Sayın Bahçeli geçmişte sağ iktidarı oluşturabilecekken Sayın Çiller dinlensin demişti. Ülkücülere faşist diyen Ecevit’i sahiplenmişti. Sonra da koalisyondayken erken seçim deyip kendi iktidarının işini bitirmişti. Bu politikası da Ak Parti iktidarına yol açmıştı ama nedense uzun süre o davanın liderine çok yıkıcı muhalefet yapmıştı. Hatta Cumhurbaşkanlığı seçimlerinde bugün yerden yere vurduğu CHP ile ortak aday bile gösterebilmişti. Şimdi yine döndü. Bu dönüşlerini iyiye yoruyorum şahsen, devlet millet menfaatine sonuçlar getirdi çünkü. Devlet Yolu başlıklı yazı da yazdım hakkında. Ancak çok fazla eleştiri aldım sivil toplum kuruluşu mensuplarından. Dönüşleri hasbi değil hesabî bulanlar çoğunluk! Kendi tabanında bittiğini anlayınca Ak Partiye sığındı, MHPlileşmeyeceğiz diyenleri darılta darılta oy kaybına yol açacak diyorlar. Getirisinden çok götürüsü olur diyorlar.

Eleştirilerden anlaşılan o ki politikacı liderler hep hesabî hareket ederler. Küçük partileri ittifakla Meclise-hükümete taşımaya ne gerek? Üçü bir ittifak yapsınlar bakalım barajı aşabilirliyorlar mı?

Milletin adamı milletin tarlasına Adalet ve Kalkınma Davasına uygun tohumlar ekmeli bence. İthal tohum sağlıklı ürün verdi mi ki? Geçmişte iki kez üst üste bakan yapılan bugün imza atıyor terörü cesaretlendirecek bildirilere. İki hoş söz etti diye kendi davasını terk edip Adalet ve Kalkınma listesine koyulanlar oldu seçilecek yerlere. Oy mu getirdiler yani? Belki onlar olmasa daha çok vekil çıkardı.
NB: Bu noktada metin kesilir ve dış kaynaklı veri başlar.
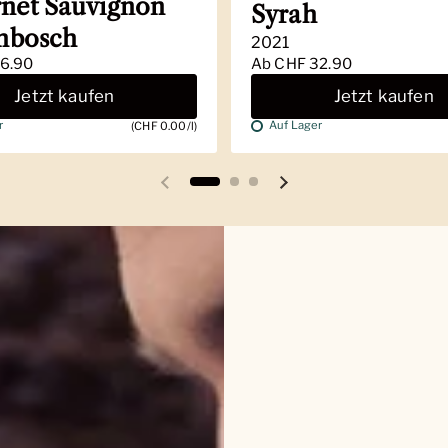
net Sauvignon
Syrah
enbosch
2021
6.90
Ab
CHF 32.90
Jetzt kaufen
Jetzt kaufen
r
Auf Lager
(CHF 0.00/l)
Vorherige Folie
Nächste Folie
6 bin üstünde aday adayı dava adamı bunlardan şiddetle rahatsız olduğu halde taş bastı bağrına, koştu durdu sahalarda yine de. Bu dava adamları arasında bir kişi tanımadım şube müdürü bile yapılmadım diye dert yanan. Hasbî davranmak budur işte.

Sayın Cumhurbaşkanı muhtarlarla toplanıyor ara ara, muhtar bile olamaz diyenlere inat! Lakin binlerce aday adayı olmuş dava arkadaşlarını da gruplar halinde toplamalı bence, ittifak yapmaktan daha etkili olur onların gönül gücü!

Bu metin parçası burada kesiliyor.